Many of us were gripped by the protests taking place by women standing up for their rights in Iran after the death of Jina Mahsa Amini, a Kurdish woman whose hometown was Saqqez, if I'm pronouncing it correctly. I am sure my Kurdish friends will correct me by email very soon. She was visiting Tehran, and she was picked up by the morality police. I am sure they noticed on her identity papers that she was not from Tehran and quickly figured out she was Kurdish. They beat her in custody, and she died a few days later. This sparked mass protests in Iran.
Then the government decided to start sanctioning individual bits and pieces of the regime in order to show it was on the side of the protesters. Many Iranians in Canada were asking why the government was still letting in members of the regime; people who have profited from the regime; people who are close to the regime, such as wives or girlfriends; or people close to the regime coming here to study.
I was getting videos and pictures of people landing at the Toronto Pearson Airport who were known members of the regime. Of course I would always tell them, “We don't know what you know, and you should inform the RCMP”. When they would go to the RCMP, they would usually be told the individuals or organizations were not sanctioned and that they had not been found inadmissible to Canada.
This bill would partially close that hole, which many of us and the worried members of our communities have called for in the past. We also know that if we do not enforce the sanctions or inadmissibility grounds, then it does not matter how many people we put on the list. We need a government that has the will to act and actually impose the sanctions on individuals and enforce them through information gathering and information sharing in order to identify these people in Canada.

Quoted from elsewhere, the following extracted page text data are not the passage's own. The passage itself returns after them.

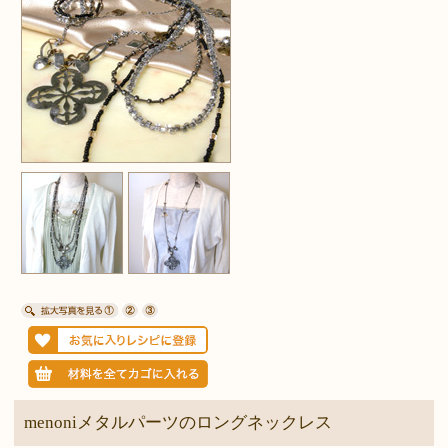
menoniメタルパーツのロングネックレス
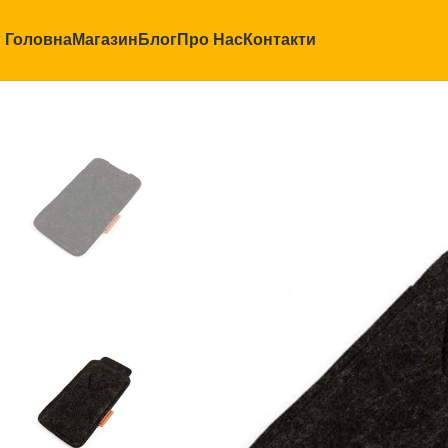
Головна
Магазин
Блог
Про Нас
Контакти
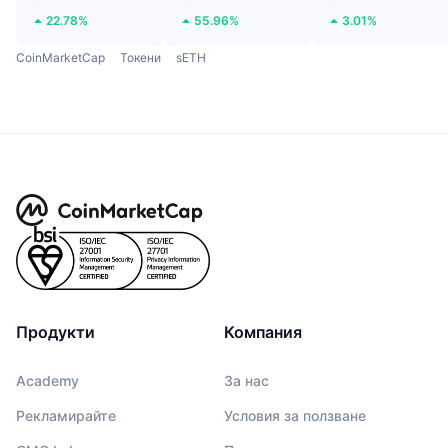
22.78%
55.96%
3.01%
CoinMarketCap
Токени
sETH
Продукти
Компания
Academy
За нас
Рекламирайте
Условия за ползване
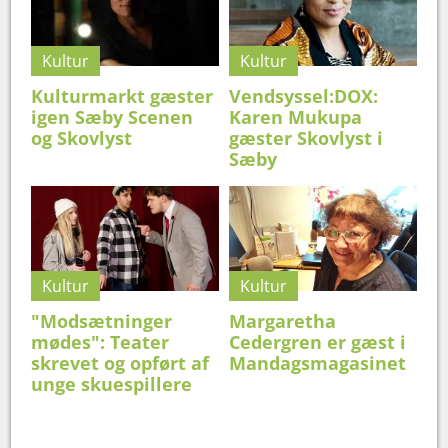
Kultur
Kultur
Kulturmarkt gæster
Vendsyssel:DOX:
igen Sæby Scenen
Karen Mukupa
og Skovlyst
gæster Skovlyst i
Sæby
Kultur
Kultur
"Modsætninger
Margaretha
mødes": Teater
Cedergren er gæst i
skrevet og opført af
Mandagsmagasinet
unge skuespillere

I will draw the attention of the House to one specific person, and this is one I hear about quite often when I go to Iranian protests and rallies in Canada. Morteza Talaei is a former police chief of Tehran. He was the police chief when Zahra Kazemi, an Iranian Canadian and Montrealer, was arrested. She was beaten and died in custody.
The fact that we do not enforce our sanctions is one of the next debates we will have after this. When this piece of legislation hopefully makes it to committee and beyond and actually passes into law, then government can find the time to enforce it. Not only can the government devote resources to it, but it can also give political direction to the CBSA to detain and deport these people.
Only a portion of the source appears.